Of course, it had its problems. Personalities clashed. People disagreed. Because of the area we lived in, people had problems of every description. If you’ve seen the PBS series, “Call the Midwife” you will understand some of the issues we faced. We were there 20 years after the TV program takes place, but many of the conditions were still the same. The area has since become gentrified. Back then, God was at work. Over the years, many of Tony’s patients became believers, and we had so many home groups in the area that it was usually possible to find someone who lived within a street or two who could follow them up. Because of the demographics, we saw miracle after miracle as people became believers, were healed and set free. It was also extremely demanding and stressful.

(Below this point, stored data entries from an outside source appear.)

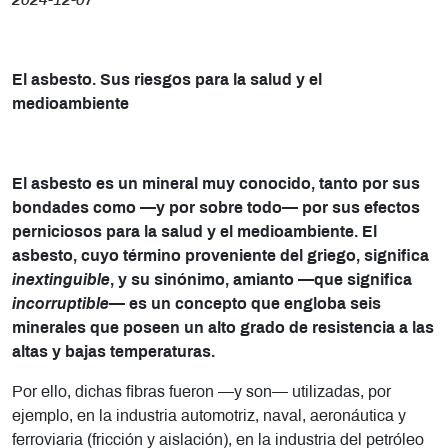
2024-12-07
El asbesto. Sus riesgos para la salud y el
medioambiente
El asbesto es un mineral muy conocido, tanto por sus
bondades como —y por sobre todo— por sus efectos
perniciosos para la salud y el medioambiente. El
asbesto, cuyo término proveniente del griego, significa
inextinguible
, y su sinónimo, amianto —que significa
incorruptible
— es un concepto que engloba seis
minerales que poseen un alto grado de resistencia a las
altas y bajas temperaturas.
Por ello, dichas fibras fueron —y son— utilizadas, por
ejemplo, en la industria automotriz, naval, aeronáutica y
ferroviaria (fricción y aislación), en la industria del petróleo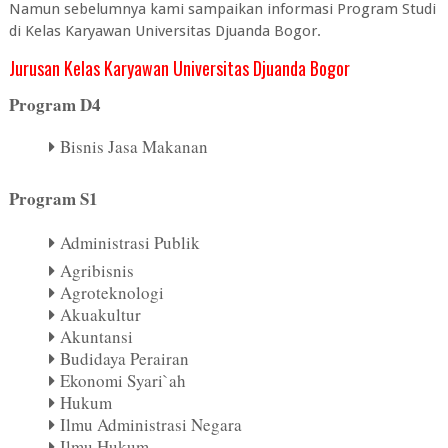
Namun sebelumnya kami sampaikan informasi Program Studi
di Kelas Karyawan Universitas Djuanda Bogor.
Jurusan Kelas Karyawan Universitas Djuanda Bogor
Program D4
Bisnis Jasa Makanan
Program S1
Administrasi Publik
Agribisnis
Agroteknologi
Akuakultur
Akuntansi
Budidaya Perairan
Ekonomi Syari`ah
Hukum
Ilmu Administrasi Negara
Ilmu Hukum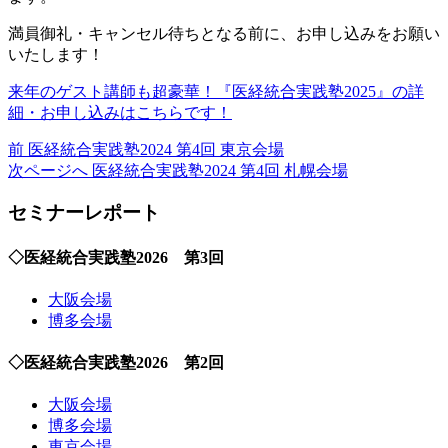
満員御礼・キャンセル待ちとなる前に、お申し込みをお願い
いたします！
来年のゲスト講師も超豪華！『医経統合実践塾2025』の詳
細・お申し込みはこちらです！
前
前
医経統合実践塾2024 第4回 東京会場
の
次
次ページへ
医経統合実践塾2024 第4回 札幌会場
投
の
セミナーレポート
稿:
投
稿:
◇医経統合実践塾2026 第3回
大阪会場
博多会場
◇医経統合実践塾2026 第2回
大阪会場
博多会場
東京会場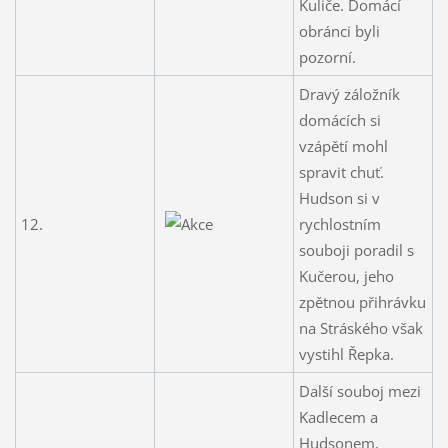
Kuliče. Domácí
obránci byli
pozorní.
Dravý záložník
domácích si
vzápětí mohl
spravit chuť.
Hudson si v
12.
rychlostním
souboji poradil s
Kučerou, jeho
zpětnou přihrávku
na Stráského však
vystihl Řepka.
Další souboj mezi
Kadlecem a
Hudsonem,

It was with great interest, therefore, that I read Russell Smith’s new book Geneva Two: A Parable of Christian Community and Calling. It is superbly written, and takes a fascinating approach to the subject as a fictional reporter interviews different members of the community. As each person speaks, a composite picture of the community develops with all its warts and flaws as well as its blessings. The settings, conversations and character sketches show the different personalities well.
I’m not sure whether Russell has ever lived in community–he is Senior Pastor of a Presbyterian church. The picture he paints in Geneva Two is unlike the communities I’ve lived in–it feels somewhat unrealistic, but this is probably because of the different culture. However, this is a thought-provoking book that highlights the value of community.